Blood In The Sky: 10 Years After The Miracle On The Hudson, Bird Strikes Remain An Unsolved Danger For Aviation
Ten years ago Tuesday, a disaster took place that had long been predicted by wildlife biologist Richard Dolbeer, one of the world’s leading experts on the dangers birds pose to aviation.
Minutes after takeoff from New York’s La Guardia airport, US Airways Flight 1549 flew into a flock of Canada geese, and birds sucked into the two engines caused a complete loss of power. Captain Chesley Sullenberger brought the Airbus A320 down safely on the Hudson River, earning acclaim for saving the lives of the 155 on board.

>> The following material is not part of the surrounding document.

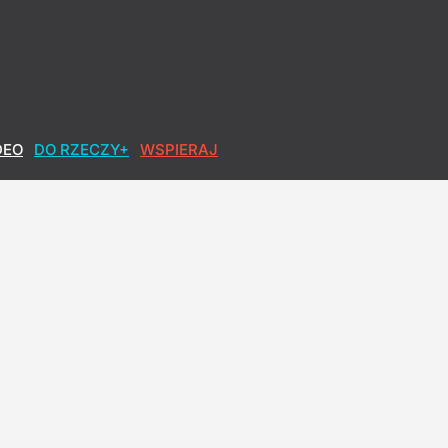
DEO
DO RZECZY+
WSPIERAJ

Since the so-called “Miracle on the Hudson,” experts say U.S. airports have improved their management of wildlife on premises to reduce the risks of bird strikes on takeoff and landing. However, at altitudes above 1,500 feet, the rate of damaging collisions hasn’t improved.
Meanwhile, the skies over North America have only gotten more crowded, as populations of the large birds that pose the greatest risk to airplanes has increased, and air travel has expanded.
“We’re doing a much better job at airports,” says Dolbeer, who for 30 years until his retirement in 2008 chaired a committee that coordinates government and industry efforts to reduce avian risks to aviation. “The area where we’re not making progress is strike events that occur outside the airport environment, such as Flight 1549.”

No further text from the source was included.